September 29, 2021

Pictures - Iowa Main Battery Plot

It's finally time for our long-running photo tour of Iowa to reach my favorite space, the plotting rooms. The main and secondary battery computers are in separate, adjoining spaces, and can be visited on special tours. I'm usually too busy with certain activities (seen below) to take many pictures, so these were taken over half a dozen visits.

Despite this, I ended up with enough pictures to split this into separate posts for the main and secondary battery plots. This will cover the main battery plot. For a full explanation of how everything works, see here.

Entrance to the main battery plot is through this door. Note the bolts around it, which allow this section of wall to be opened up for moving large pieces of equipment in and out. Iowa's ops team recently did this to install the Mk 48 shore bombardment computer.

There are three main pieces of equipment in the main battery plot: the Stable Vertical (a fancy gyroscope that compensates for the angular motion of the ship), the Mk 8 Rangekeeper (which compensates for the linear motion of the ship and its target) and the Mk 48 Shore Bombardment Computer, which is a very primitive moving map for use when shooting at shore targets.

The Stable Vertical.

The firing triggers on the stable vertical. The left trigger is pulled to warn everyone that a salvo is about to be on its way, while the right ones actually fire. If in manual mode, the guns fire immediately, while in automatic, the circuit is completed when the guns are in the right position as the ship rolls and pitches. Note that the grips are differently-shaped, so you can tell them apart by touch.

This indicator shows which turrets are ready to shoot.

The inside of the Stable Vertical.

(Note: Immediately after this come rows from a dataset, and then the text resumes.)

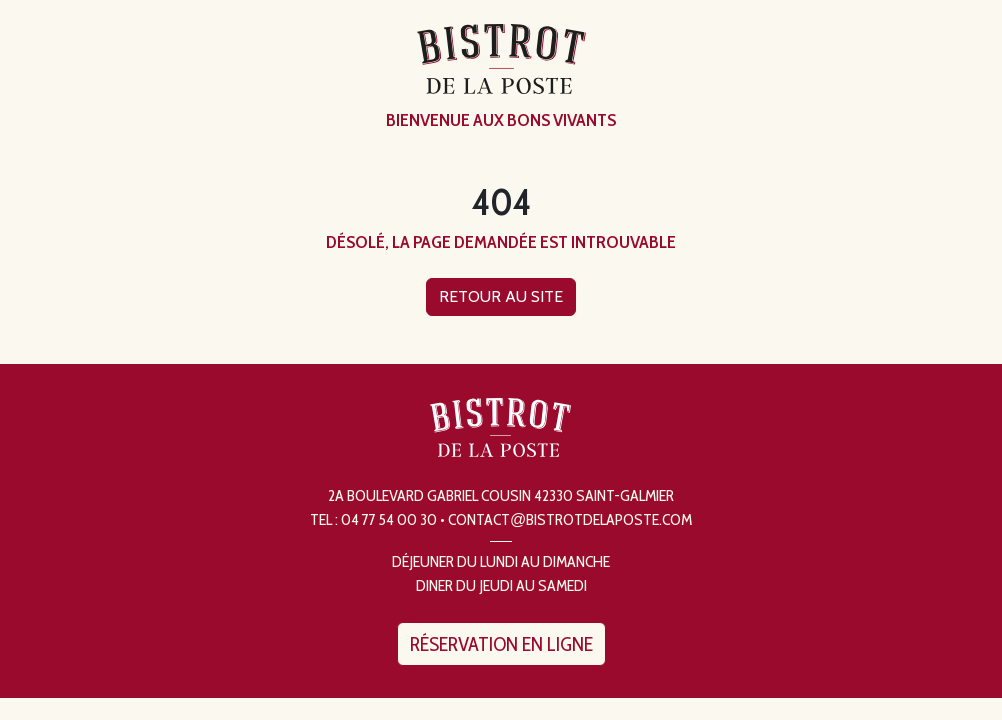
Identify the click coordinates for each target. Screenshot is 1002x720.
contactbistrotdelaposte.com (570, 519)
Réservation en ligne (501, 644)
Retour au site (501, 296)
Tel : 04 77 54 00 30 (373, 519)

There's mercury in there, so I'd recommend not eating anything you find inside.

The Mk 8 Rangekeeper.

The top of the Mk 8, showing the displays, as well as the knobs you can use to manually input information. They still work, and the whole thing runs smoothly.

The Mk 48, installed fairly recently after Wisconsin stole the one originally in this space, was designed after WWII to improve shore bombardment performance.

A map would be placed on top of it (underneath the cover in this picture), and a dead-reckoning system would project the ship's location as a moving dot of light.

Tying it all together is the switchboard, which allows different systems to be cross-connected, even between the main and secondary batteries.

There are a few lockout tags on the switchboard dated April 1989.

One last object of interest is the equipment for the Mk 13 fire-control radar atop the main battery directors.

These are B-scopes, not the classic PPI.


  1. September 29, 2021ike said...


    I don't quite know how to say this, but are you cuddling that very expensive electro-mechanical device in the first picture?

  2. September 29, 2021bean said...

    Yes. Yes I am.

  3. September 29, 2021ike said...

    Well, I want you to know, on behalf on everyone here, we still love you and won't tell your wife.

  4. September 29, 2021Directrix Gazer said...

    I understand, Bean. I have an almost identical picture of me with a W9 atomic shell at the Watervliet Arsenal museum.

  5. September 29, 2021Emilio said...

    Bad, bad Wisconsin!

  6. September 29, 2021Emilio said...

    I'd hate being the one undoing and redoing all those bolts.

  7. September 29, 2021nomad said... has info on the Mk48 including the tech manuals.

  8. September 30, 2021ike said...


    I don't know. I think I would take being to guy with the wrench over lugging the heavy equipment through that opening.

  9. September 30, 2021tim shatz said...

    Depends if you need the bolts off in a hurry or it's a yard job tasked out for days. Yard job involves smoking, shooting the shit while doing the bolts one at a time. No hurry, just move along smoothly.

    But if it's in a hurry, then the things will stick, you'll lose gaskets, the wrench won't quite fit, someone will be telling you to "hurry the f**k up". Murphy's law applies.

  10. September 30, 2021bean said...


    The designers made provisions for moving stuff like that in and out. There are lifting points on the ceiling, overhead rails, and various other aids. One of my friends was on the crew that brought the Mk 48 down, and he said it took a couple days, but wasn't that hard.

  11. October 27, 2021Blackshoe said...

    Oh, a Danger Tag still up? That's it, your Tagout Program is UNSAT.


    The Mark 48 Shore Bombardment Computer seems to be the great-great grandfather of modern things like the DRT (and CADRT and DDRT).

  12. October 27, 2021bean said...

    The DRT dates back to this era, with the Mk 48 being a specialized use for this purpose. I think there's more detail in Network-Centric Warfare.